The rise of technology in logistics is nothing new, but 2025 could bring a new wave of adoption for 3PLs, focused on automation, data analytics and AI-driven decision-making, and tracking technologies will continue to grow to support compliance with regulations like FSMA. 

Mathew Moore, VP of market development at Americold, explains that AI and automation will continue on as strong areas of focus to drive efficiency at a lower cost.

"Adoption of AI has been relatively slow in temperature-controlled warehousing, mostly due to lack of understanding of what it is and what it can actually do," says Moore. "That is all changing pretty rapidly and we anticipate adoption begin exponentially increasing in 2025 as companies re-assess all aspects of their business through an AI lens."

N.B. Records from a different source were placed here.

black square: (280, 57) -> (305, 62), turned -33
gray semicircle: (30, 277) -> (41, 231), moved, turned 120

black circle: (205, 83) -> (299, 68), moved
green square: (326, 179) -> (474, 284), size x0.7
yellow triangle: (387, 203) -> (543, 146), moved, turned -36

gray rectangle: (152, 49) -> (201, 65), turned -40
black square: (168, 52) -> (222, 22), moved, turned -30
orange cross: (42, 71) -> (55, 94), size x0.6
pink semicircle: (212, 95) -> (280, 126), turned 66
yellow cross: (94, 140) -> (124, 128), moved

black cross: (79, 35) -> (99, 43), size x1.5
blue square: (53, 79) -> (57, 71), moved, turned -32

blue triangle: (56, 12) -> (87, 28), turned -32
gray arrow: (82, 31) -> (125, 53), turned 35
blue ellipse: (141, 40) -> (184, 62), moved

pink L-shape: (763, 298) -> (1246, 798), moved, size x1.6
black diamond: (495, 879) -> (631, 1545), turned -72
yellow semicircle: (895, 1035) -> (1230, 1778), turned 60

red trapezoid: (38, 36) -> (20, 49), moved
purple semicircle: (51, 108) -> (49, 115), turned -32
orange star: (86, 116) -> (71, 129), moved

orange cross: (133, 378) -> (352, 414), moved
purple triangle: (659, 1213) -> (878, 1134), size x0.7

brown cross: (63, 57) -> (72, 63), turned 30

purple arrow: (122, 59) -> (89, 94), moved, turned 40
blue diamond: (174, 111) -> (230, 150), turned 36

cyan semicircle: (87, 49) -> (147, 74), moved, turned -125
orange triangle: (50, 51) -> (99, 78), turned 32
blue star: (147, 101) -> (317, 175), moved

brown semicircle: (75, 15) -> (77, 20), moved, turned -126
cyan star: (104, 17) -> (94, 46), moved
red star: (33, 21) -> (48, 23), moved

Similarly, Radhika Mulastanam, director, international services at AFS Logistics, says 3PLs will be defined by this AI technology, describing that, "The adoption of AI technologies (at least for the large companies) will help drive efficiencies in their processes, warehouses and other operations. The 3PL that are likely to stand out are those that can not only provide better solutions, but also exhibit the expertise needed to manage them. We see instances, far too often in my opinion, where companies that provide AI solutions struggle with the front-end folks being unable to explain the features and functionalities."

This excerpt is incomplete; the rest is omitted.